ACORN scaling back or shutting down in many cities

The community activist group is taking no new clients while it investigates its operations, which have been dragged down by the poor economy and recent scandals.

 

We need to approach this skeptically.  It was reported as this scandal broke that ACORN has 400,000 employees.  This is an army, this makes ACORN one of the largest employers in the US.  And what about the billions ACORN was promised in the stimulous package? This money has not hit the organization yet, what will happen when that money pours in.  This appears to only be temporary.

By P.J. Huffstutter and Kate Linthicum
September 19, 2009

 

Reporting from Los Angeles and Chicago - Stung by the recession and a string of scandals, the ACORN community activist organization has been shutting down in many of the communities it once worked to empower.

No new clients are being signed up, said national spokesman Brian Kettenring, while the group conducts an internal investigation into how its business is conducted.

The Assn. of Community Organizations for Reform Now had already shuttered 40% of its centers -- in cities including Chicago, Salt Lake City, Atlanta and Omaha -- since its high of 105 offices two years ago, he said. The branches helped low- and middle-income clients with housing, jobs and navigating government aid programs.

Kettenring said that the closures were mostly due to the poor economy and had become more frequent in the last year.

"We're seeing the same challenges the entire nonprofit sector is seeing," he said.

But former ACORN members say the scandals that have recently dogged the organization -- including allegations of mismanagement and voter registration fraud -- have been a bigger problem.

In the latest controversy, ACORN workers in several cities, including New York, Baltimore and Washington, were secretly videotaped giving advice to two conservative activists who posed as a prostitute and her pimp and said that they wanted to buy a house and run it as a brothel with teenage girls.

Workers were recorded giving advice on how to evade taxes and conceal the nature of their business.

The appearance of the videos last week on a Fox News program set off a furor.
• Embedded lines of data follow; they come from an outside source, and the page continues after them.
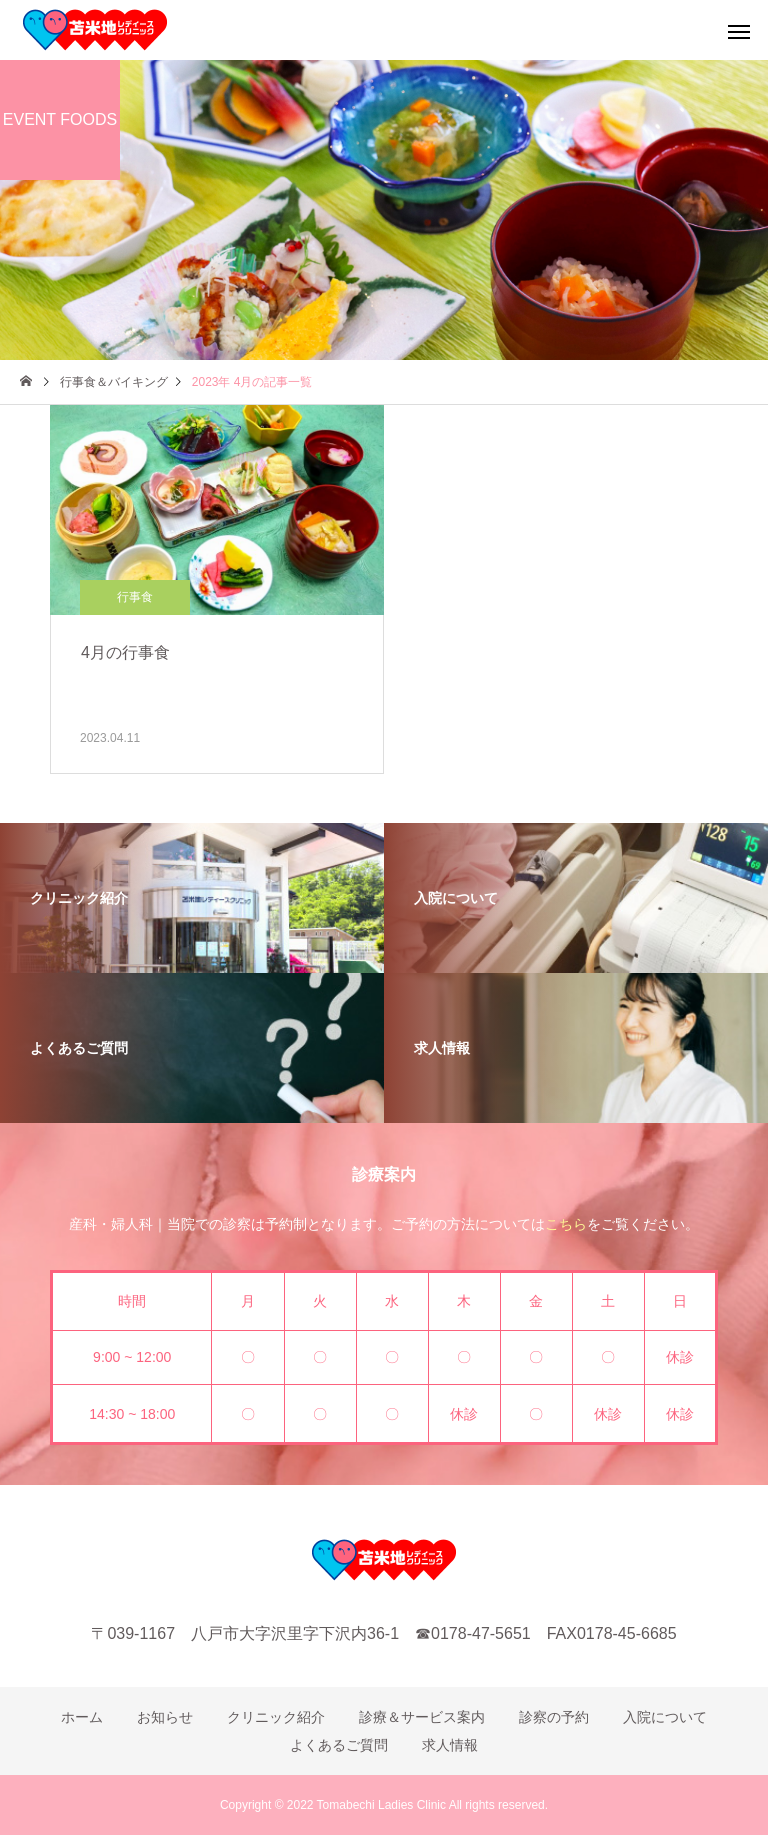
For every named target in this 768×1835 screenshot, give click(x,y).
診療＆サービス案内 (422, 1717)
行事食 (135, 597)
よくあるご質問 (339, 1745)
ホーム (82, 1717)
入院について (665, 1717)
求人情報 (450, 1745)
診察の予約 (554, 1717)
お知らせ (165, 1717)
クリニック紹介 (276, 1717)
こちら (566, 1224)
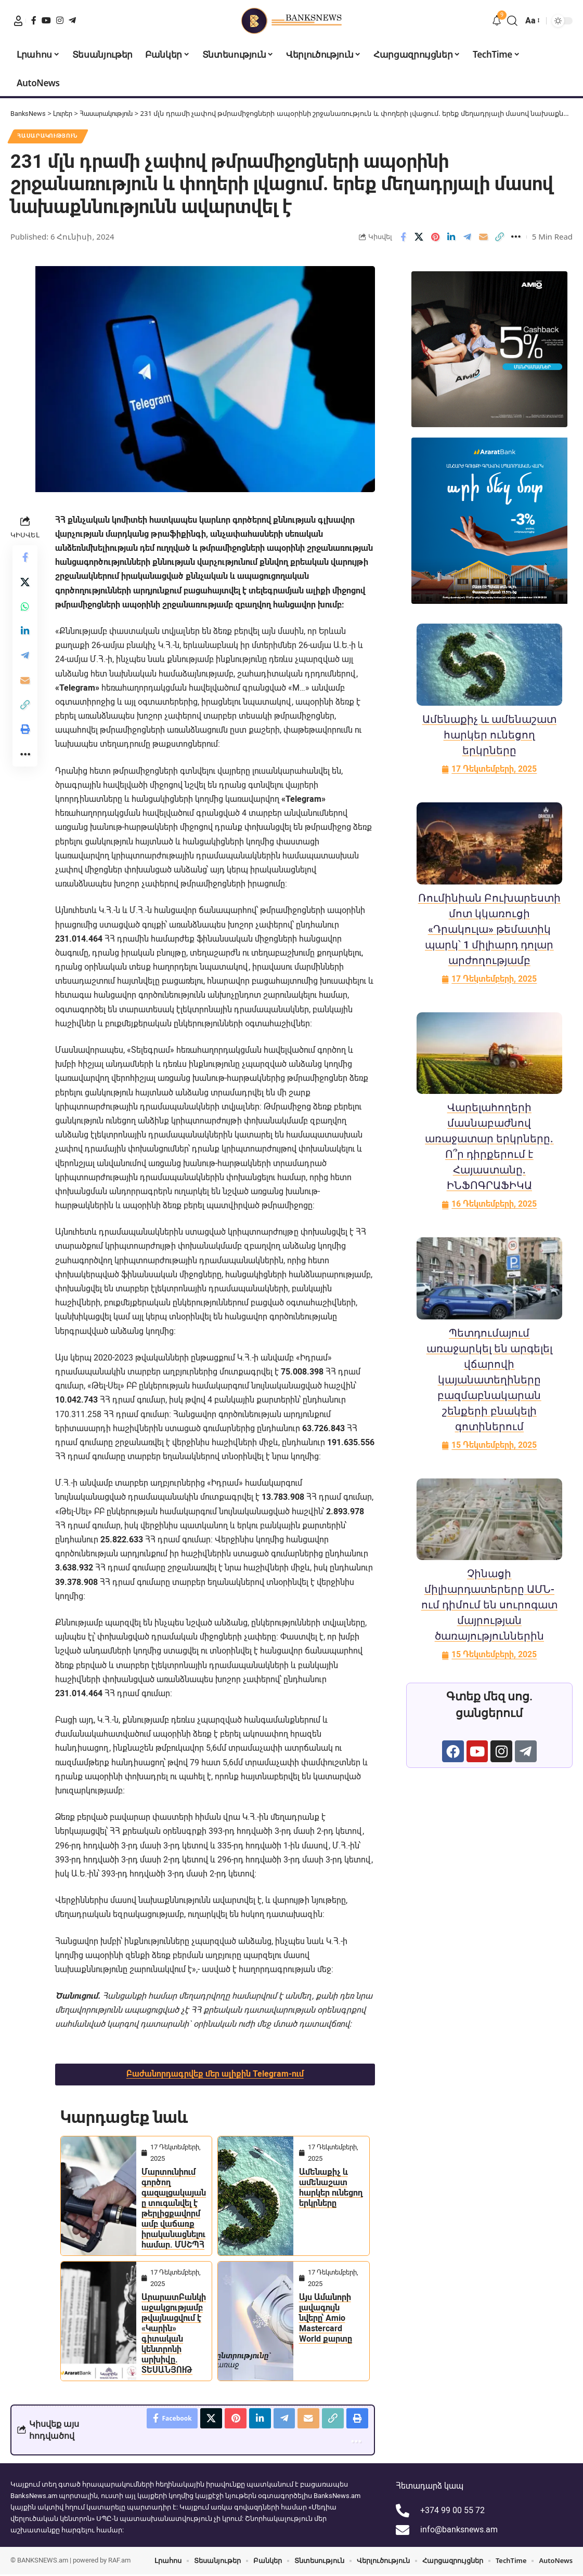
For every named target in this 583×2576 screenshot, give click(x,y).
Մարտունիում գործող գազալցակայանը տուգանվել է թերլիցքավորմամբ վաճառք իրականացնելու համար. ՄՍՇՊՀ (173, 2209)
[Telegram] (72, 20)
The U.S. House voted this week to deny all federal funds for ACORN, while state lawmakers in California, Georgia and Minnesota called for investigations or a cutoff of state funds.

"When you have this big of a mess, it takes time to clean up and your funders drop like flies," said Madeline Talbott, a former head organizer for ACORN's operations in Illinois.

ACORN's Chicago office closed in January 2008, when Talbott -- along with 365 community members, the local ACORN board and at least a dozen paid staff members -- quit over concerns about mismanagement and a lack of financial transparency at the group's national headquarters.

"I feel so torn about what's happening now," said Talbott, who today is an organizer with Action Now, an advocacy group for the poor in Chicago.

"I'm so relieved not to be part of the organization anymore, and so sad because they are trying to clean things up."

Founded in Arkansas in 1970, ACORN advocates for higher minimum wages, access to affordable housing and increased voter registration in low-income communities.

It has been a top target for conservatives because of its liberal agenda. President Obama worked as an attorney for the group in the 1990s.

The organization mobilized a get-out-the-vote effort to support Obama's presidential bid last year, but it was tainted when nearly a third of the 1.3 million voters the group registered were rejected.

Last week, authorities in Miami announced the arrests of 11 former registration canvassers on allegations that they had submitted nearly 200 falsified forms.

A preliminary hearing is scheduled for this month in Nevada, where state prosecutors have accused ACORN and two former top officials of using an illegal incentive system to motivate people registering voters just before the 2008 presidential election.

ACORN officials blame such woes on a conservative push to force the organization out of business.

Amy Schur, ACORN's head organizer for California, acknowledged that the organization has had a tough year, but said that the state's 12 offices would survive.

Membership is up, and funding has been stable, she said.

"Our organization is under attack," she said. "But we're going to come out of this just fine."

Schur said that the decentralized nature of ACORN ensures that if an office in one part of the country founders, it won't necessarily affect those in the rest of the country.

Still, Schur said, she has taken steps to quell any public uneasiness. Schur said that the organization had hired an independent auditor to review the finances of the state's programs, and that the group would require more training for staff.

John Atlas, who just completed a book about ACORN's history, said that the recent scandals had brought "overwhelming bad publicity."

"The brand is tainted," Atlas said.

"This is going to make it harder for them to recruit new members, to get foundation funding and get funding for voter registration."

But Atlas said that ACORN had weathered a lot in its history, and he predicted that the organization would emerge from the scandals smaller but intact.

"They may have to shrink back; they may have to rebrand," he said. "They'll be smaller, but they'll survive."

Latrell Smith, a former ACORN worker in Chicago and now an organizer for Action Now, said that the scandals had been sobering and infuriating.

In his current job, he is more cautious when talking with families that seek help.

"I joined ACORN because I wanted to make a difference in my community," Smith said. "Before the videos came out, I could never have imagined something like that happening in ACORN."

Now, he said, "I wonder if we could be next."